When patients began reporting lingering symptoms following COVID-19 infection, just a few months into the 2020 pandemic, initially they were ignored.
“We owe a debt to patients here,” stresses Amitava Banerjee, professor of clinical data science at University College London.
“Remember in May 2020 — it was patients who defined this, not doctors, not researchers, not politicians. Their mobilisation is what has forced the World Health Organization to have a consensus definition, forced research funding calls, and people like me on the clinical research side to take a look.”
It was patients, too, who founded the name ‘long COVID’, a term that has now been adopted by major UK healthcare stakeholders, including the National Institute for Health and Excellence (NICE) and the National Institute for Health Research (NIHR).

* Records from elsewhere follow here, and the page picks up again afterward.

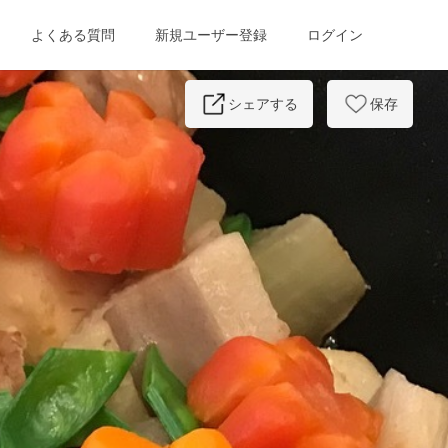
よくある質問
新規ユーザー登録
ログイン
Next
シェアする
保存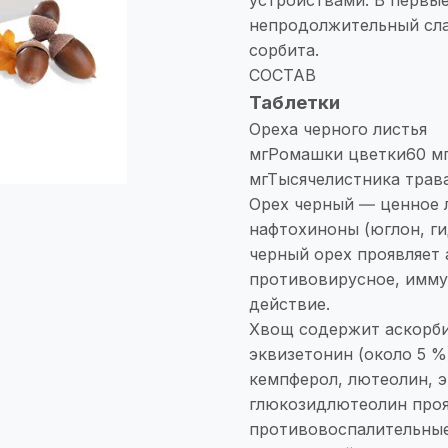
непродолжительный сла
сорбита.
СОСТАВ
Таблетки
Ореха черного листья
мгРомашки цветки60 
мгТысячелистника трава
Орех черный ― ценное 
нафтохиноны (юглон, ги
черный орех проявляет 
противовирусное, имм
действие.
Хвощ содержит аскорбин
эквизетонин (около 5 %
кемпферол, лютеолин, э
глюкозидлютеолин проя
противовоспалительные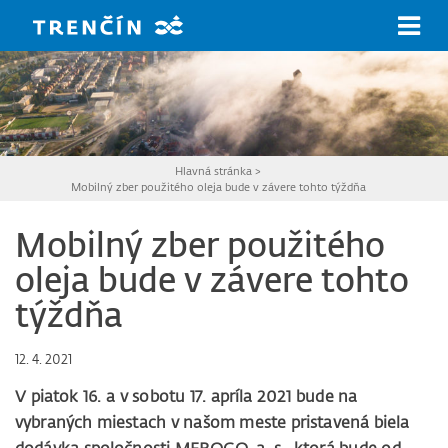
Prejsť na hlavný obsah
Hlavná stránka
>
Mobilný zber použitého oleja bude v závere tohto týždňa
Mobilný zber použitého
oleja bude v závere tohto
týždňa
12. 4. 2021
V piatok 16. a v sobotu 17. apríla 2021 bude na
vybraných miestach v našom meste pristavená biela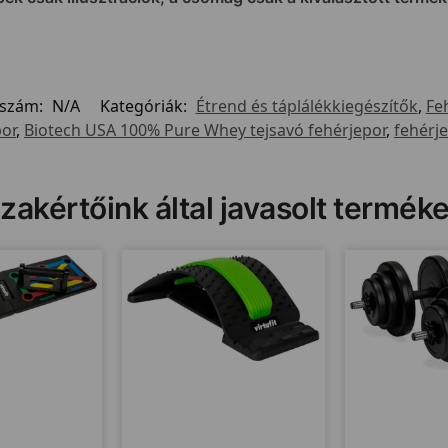
kszám:
N/A
Kategóriák:
Étrend és táplálékkiegészítők
,
Fe
or
,
Biotech USA 100% Pure Whey tejsavó fehérjepor
,
fehérje
zakértőink által javasolt termék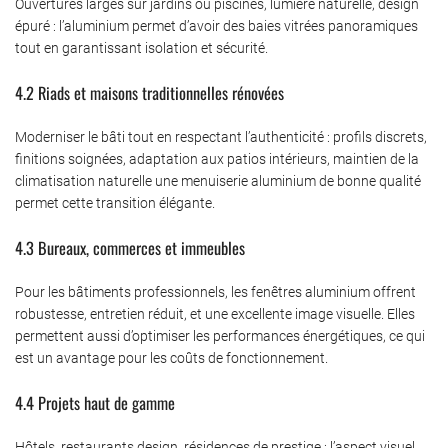
Ouvertures larges sur jardins ou piscines, lumière naturelle, design
épuré : l’aluminium permet d’avoir des baies vitrées panoramiques
tout en garantissant isolation et sécurité.
4.2 Riads et maisons traditionnelles rénovées
Moderniser le bâti tout en respectant l’authenticité : profils discrets,
finitions soignées, adaptation aux patios intérieurs, maintien de la
climatisation naturelle une menuiserie aluminium de bonne qualité
permet cette transition élégante.
4.3 Bureaux, commerces et immeubles
Pour les bâtiments professionnels, les fenêtres aluminium offrent
robustesse, entretien réduit, et une excellente image visuelle. Elles
permettent aussi d’optimiser les performances énergétiques, ce qui
est un avantage pour les coûts de fonctionnement.
4.4 Projets haut de gamme
Hôtels, restaurants design, résidences de prestige : l’aspect visuel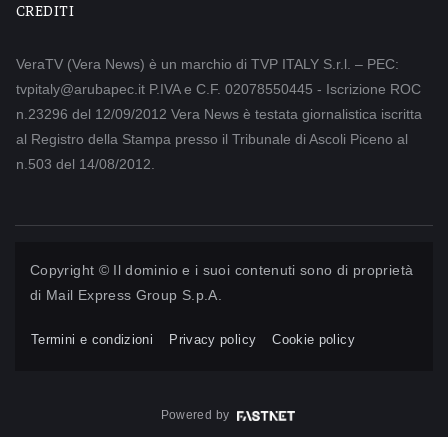
CREDITI
VeraTV (Vera News) è un marchio di TVP ITALY S.r.l. – PEC:
tvpitaly@arubapec.it P.IVA e C.F. 02078550445 - Iscrizione ROC
n.23296 del 12/09/2012 Vera News è testata giornalistica iscritta
al Registro della Stampa presso il Tribunale di Ascoli Piceno al
n.503 del 14/08/2012.
Copyright © Il dominio e i suoi contenuti sono di proprietà
di
Mail Express Group S.p.A.
Termini e condizioni
Privacy policy
Cookie policy
Powered by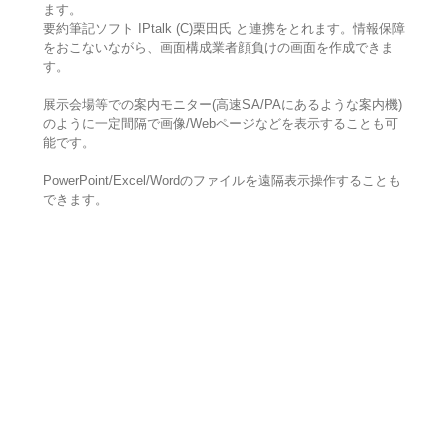
ます。
要約筆記ソフト IPtalk (C)栗田氏 と連携をとれます。情報保障
をおこないながら、画面構成業者顔負けの画面を作成できま
す。
展示会場等での案内モニター(高速SA/PAにあるような案内機)
のように一定間隔で画像/Webページなどを表示することも可
能です。
PowerPoint/Excel/Wordのファイルを遠隔表示操作することも
できます。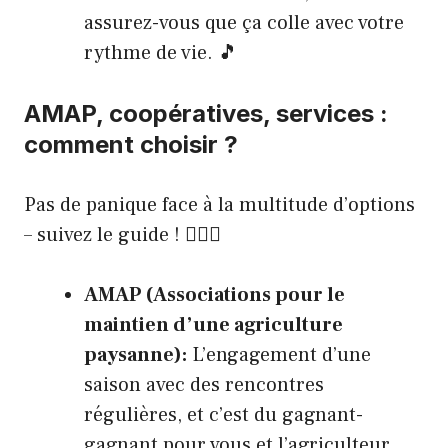
assurez-vous que ça colle avec votre
rythme de vie. 🎵
AMAP, coopératives, services :
comment choisir ?
Pas de panique face à la multitude d’options
– suivez le guide ! 🕵🏼‍♂️
AMAP (Associations pour le
maintien d’une agriculture
paysanne):
L’engagement d’une
saison avec des rencontres
régulières, et c’est du gagnant-
gagnant pour vous et l’agriculteur.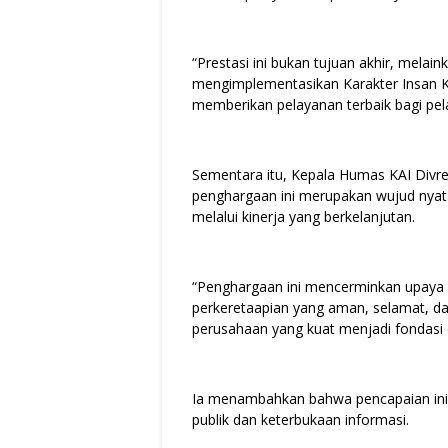
“Prestasi ini bukan tujuan akhir, melai
mengimplementasikan Karakter Insan K
memberikan pelayanan terbaik bagi pe
Sementara itu, Kepala Humas KAI Divr
penghargaan ini merupakan wujud nya
melalui kinerja yang berkelanjutan.
“Penghargaan ini mencerminkan upaya 
perkeretaapian yang aman, selamat, da
perusahaan yang kuat menjadi fondasi d
Ia menambahkan bahwa pencapaian in
publik dan keterbukaan informasi.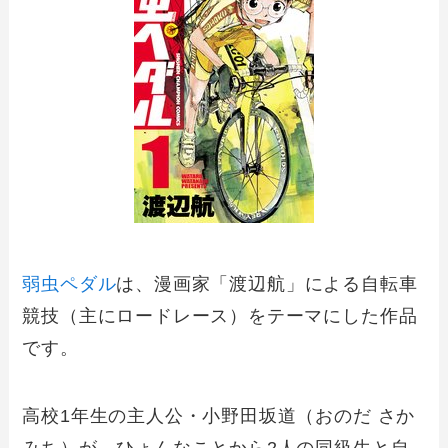
弱虫ペダル
は、漫画家「渡辺航」による自転車
競技（主にロードレース）をテーマにした作品
です。
高校1年生の主人公・小野田坂道（おのだ さか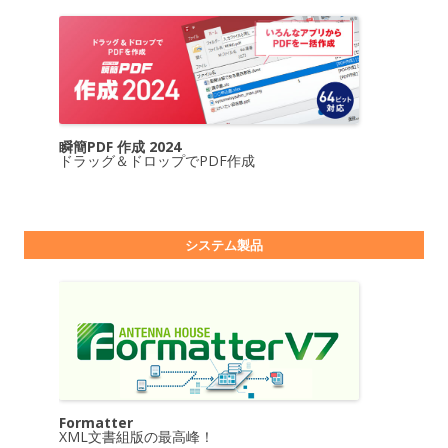
瞬簡PDF 作成 2024
ドラッグ＆ドロップでPDF作成
システム製品
Formatter
XML文書組版の最高峰！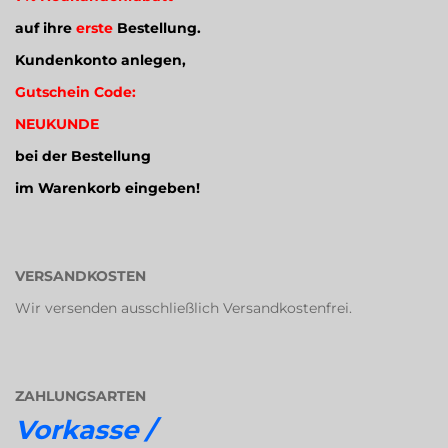
auf ihre
erste
Bestellung.
Kundenkonto anlegen,
Gutschein Code:
NEUKUNDE
bei der Bestellung
im Warenkorb eingeben!
VERSANDKOSTEN
Wir versenden ausschließlich Versandkostenfrei.
ZAHLUNGSARTEN
Vorkasse /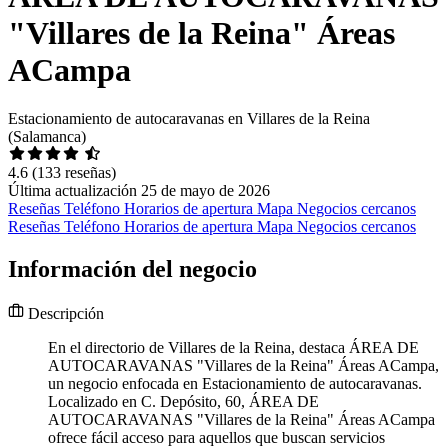
"Villares de la Reina" Áreas
ACampa
Estacionamiento de autocaravanas en Villares de la Reina
(Salamanca)
4.6
(133 reseñas)
Última actualización 25 de mayo de 2026
Reseñas
Teléfono
Horarios de apertura
Mapa
Negocios cercanos
Reseñas
Teléfono
Horarios de apertura
Mapa
Negocios cercanos
Información del negocio
Descripción
En el directorio de Villares de la Reina, destaca ÁREA DE
AUTOCARAVANAS "Villares de la Reina" Áreas ACampa,
un negocio enfocada en Estacionamiento de autocaravanas.
Localizado en C. Depósito, 60, ÁREA DE
AUTOCARAVANAS "Villares de la Reina" Áreas ACampa
ofrece fácil acceso para aquellos que buscan servicios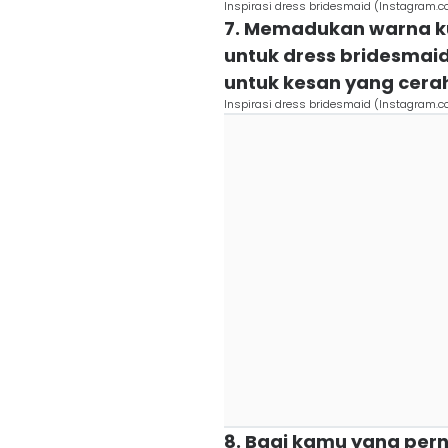
Inspirasi dress bridesmaid (Instagram.c
7. Memadukan warna k
untuk dress bridesmaid
untuk kesan yang cera
Inspirasi dress bridesmaid (Instagram.c
8. Bagi kamu yang per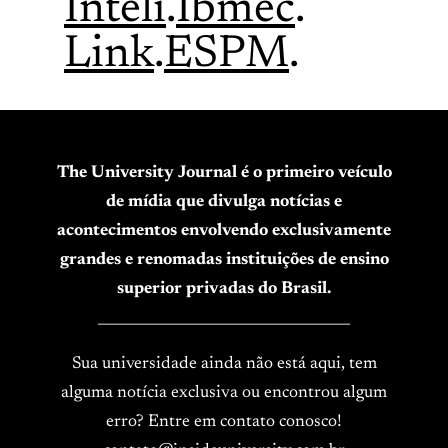
Inteli
.
Ibmec
.
Link
.
ESPM
.
The University Journal é o primeiro veículo
de mídia que divulga notícias e
acontecimentos envolvendo exclusivamente
grandes e renomadas instituições de ensino
superior privadas do Brasil.
____________________________________
Sua universidade ainda não está aqui, tem
alguma notícia exclusiva ou encontrou algum
erro? Entre em contato conosco!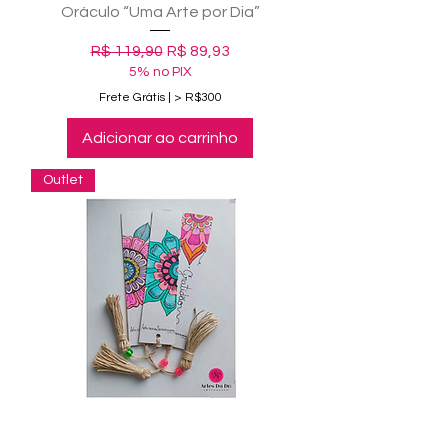
Oráculo “Uma Arte por Dia”
Preço normal
Preço promocional
R$ 119,90
R$ 89,93
5% no PIX
Frete Grátis | > R$300
Adicionar ao carrinho
Outlet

NICE has since defined long COVID as ongoing COVID-19 infection where symptoms continue between 4–12 weeks after infection, and post-COVID-19 syndrome where symptoms persist beyond 12 weeks.
“But not only is [long COVID] a totally new disease in terms of definition, it’s a totally new disease in terms of all the tools we would use for diagnosis, treatment or rehabilitation of an established condition,” Banerjee adds.
We are still developing that toolkit. The NIHR has offered £18.5m to fund four large ongoing studies aiming to lift the lid on the condition, while a second £19.6m fund is supporting 15 more studies, which are mainly aimed at improving diagnostics and treatment (see Table).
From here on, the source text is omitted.